CLARA Analytics Uncovers Early Insurance Fraud Using AI and Cohort Modeling

CLARA Analytics has released a breakthrough study demonstrating that advanced AI methods can identify potential fraud in property and casualty insurance claims just two weeks after filing — significantly faster than traditional detection methods. The research, completed in November 2024, analyzed 2,867 claims from 2020 to 2024 using unsupervised machine learning and revealed actionable insights that could save the industry billions annually.

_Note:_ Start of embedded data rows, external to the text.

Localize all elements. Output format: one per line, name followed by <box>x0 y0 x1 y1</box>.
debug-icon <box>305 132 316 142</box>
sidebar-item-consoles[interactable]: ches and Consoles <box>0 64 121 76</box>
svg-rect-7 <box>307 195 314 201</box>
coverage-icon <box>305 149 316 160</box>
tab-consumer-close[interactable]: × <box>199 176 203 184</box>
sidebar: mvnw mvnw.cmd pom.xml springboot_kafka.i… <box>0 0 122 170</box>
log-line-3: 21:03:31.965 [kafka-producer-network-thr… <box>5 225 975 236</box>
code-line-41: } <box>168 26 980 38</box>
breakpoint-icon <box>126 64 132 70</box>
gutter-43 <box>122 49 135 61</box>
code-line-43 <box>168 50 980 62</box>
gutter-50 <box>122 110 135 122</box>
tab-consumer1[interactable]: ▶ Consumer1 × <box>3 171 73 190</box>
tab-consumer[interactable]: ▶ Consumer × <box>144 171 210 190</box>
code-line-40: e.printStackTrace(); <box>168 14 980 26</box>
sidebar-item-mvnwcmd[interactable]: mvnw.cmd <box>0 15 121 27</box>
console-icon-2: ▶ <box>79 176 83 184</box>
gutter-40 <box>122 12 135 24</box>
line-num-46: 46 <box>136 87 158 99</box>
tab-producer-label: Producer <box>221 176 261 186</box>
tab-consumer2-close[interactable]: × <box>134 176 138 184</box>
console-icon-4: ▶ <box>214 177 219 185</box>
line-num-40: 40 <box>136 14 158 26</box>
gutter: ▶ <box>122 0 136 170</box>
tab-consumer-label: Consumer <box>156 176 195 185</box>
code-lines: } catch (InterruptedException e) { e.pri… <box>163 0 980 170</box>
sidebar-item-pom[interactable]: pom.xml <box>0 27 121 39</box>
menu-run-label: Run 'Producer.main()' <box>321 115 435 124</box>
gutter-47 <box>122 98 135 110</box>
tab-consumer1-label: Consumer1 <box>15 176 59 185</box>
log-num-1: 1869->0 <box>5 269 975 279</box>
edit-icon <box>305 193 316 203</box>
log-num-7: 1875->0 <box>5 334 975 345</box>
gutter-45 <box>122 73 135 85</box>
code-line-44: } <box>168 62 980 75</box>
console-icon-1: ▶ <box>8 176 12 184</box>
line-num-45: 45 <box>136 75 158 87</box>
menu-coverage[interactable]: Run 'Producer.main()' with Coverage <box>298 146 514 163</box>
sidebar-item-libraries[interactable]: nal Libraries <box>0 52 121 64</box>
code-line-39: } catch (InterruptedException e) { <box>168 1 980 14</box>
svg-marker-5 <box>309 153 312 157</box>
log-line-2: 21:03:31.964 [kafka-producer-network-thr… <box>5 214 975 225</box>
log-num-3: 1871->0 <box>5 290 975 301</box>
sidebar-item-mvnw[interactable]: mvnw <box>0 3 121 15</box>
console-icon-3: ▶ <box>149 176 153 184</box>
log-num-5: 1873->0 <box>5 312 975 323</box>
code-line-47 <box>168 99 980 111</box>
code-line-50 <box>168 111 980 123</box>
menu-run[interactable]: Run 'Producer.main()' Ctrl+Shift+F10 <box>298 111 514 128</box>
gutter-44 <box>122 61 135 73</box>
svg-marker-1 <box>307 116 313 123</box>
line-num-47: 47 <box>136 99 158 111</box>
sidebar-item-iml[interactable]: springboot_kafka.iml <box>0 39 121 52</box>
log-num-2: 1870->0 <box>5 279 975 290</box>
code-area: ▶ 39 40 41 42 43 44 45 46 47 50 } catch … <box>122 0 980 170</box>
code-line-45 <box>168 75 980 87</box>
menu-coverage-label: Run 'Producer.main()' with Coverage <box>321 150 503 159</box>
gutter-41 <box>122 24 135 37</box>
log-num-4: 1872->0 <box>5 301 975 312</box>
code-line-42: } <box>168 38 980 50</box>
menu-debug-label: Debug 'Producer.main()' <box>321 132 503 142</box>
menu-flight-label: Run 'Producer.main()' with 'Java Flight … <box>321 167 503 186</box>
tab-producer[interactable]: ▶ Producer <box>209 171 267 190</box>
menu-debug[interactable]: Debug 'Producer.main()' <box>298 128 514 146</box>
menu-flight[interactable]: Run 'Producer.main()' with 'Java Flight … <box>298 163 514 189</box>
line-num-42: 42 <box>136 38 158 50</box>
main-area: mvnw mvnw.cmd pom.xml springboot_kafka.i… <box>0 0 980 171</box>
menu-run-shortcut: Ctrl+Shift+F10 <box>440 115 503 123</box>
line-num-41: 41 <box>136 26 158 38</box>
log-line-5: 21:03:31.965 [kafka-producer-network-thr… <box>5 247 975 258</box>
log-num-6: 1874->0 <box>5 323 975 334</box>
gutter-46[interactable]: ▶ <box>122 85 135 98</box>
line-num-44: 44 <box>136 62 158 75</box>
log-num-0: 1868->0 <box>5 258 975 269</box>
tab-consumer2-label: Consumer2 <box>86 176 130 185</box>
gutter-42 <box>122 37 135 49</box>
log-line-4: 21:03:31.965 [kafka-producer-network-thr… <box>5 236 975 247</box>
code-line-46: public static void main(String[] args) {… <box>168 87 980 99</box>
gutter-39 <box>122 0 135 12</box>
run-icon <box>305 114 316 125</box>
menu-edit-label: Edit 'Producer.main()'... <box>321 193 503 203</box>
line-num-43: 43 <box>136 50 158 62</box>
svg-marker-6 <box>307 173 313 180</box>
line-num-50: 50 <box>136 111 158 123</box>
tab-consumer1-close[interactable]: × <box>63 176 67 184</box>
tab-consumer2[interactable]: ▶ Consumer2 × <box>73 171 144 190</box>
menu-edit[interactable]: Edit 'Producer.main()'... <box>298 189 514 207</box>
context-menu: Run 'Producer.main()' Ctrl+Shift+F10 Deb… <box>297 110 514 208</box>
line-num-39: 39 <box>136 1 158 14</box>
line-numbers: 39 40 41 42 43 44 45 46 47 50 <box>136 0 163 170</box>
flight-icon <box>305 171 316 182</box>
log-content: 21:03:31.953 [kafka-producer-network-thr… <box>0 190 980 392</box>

1. A New Standard in Fraud Detection Timelines
- Early Identification: Fraud indicators surfaced as early as two weeks after a claim’s first notice of loss.
- Outpacing Traditional Methods: The AI model’s predictions closely matched real Special Investigation Unit (SIU) referrals — but weeks earlier.
- Broad Claim Analysis: 2,867 claims were analyzed over a four-year period using unsupervised learning techniques.
2. AI-Driven Insights and Cohort Modeling
- No Predefined Rules Needed: Unlike traditional models that rely on known fraud markers, CLARA’s system detects novel fraud patterns.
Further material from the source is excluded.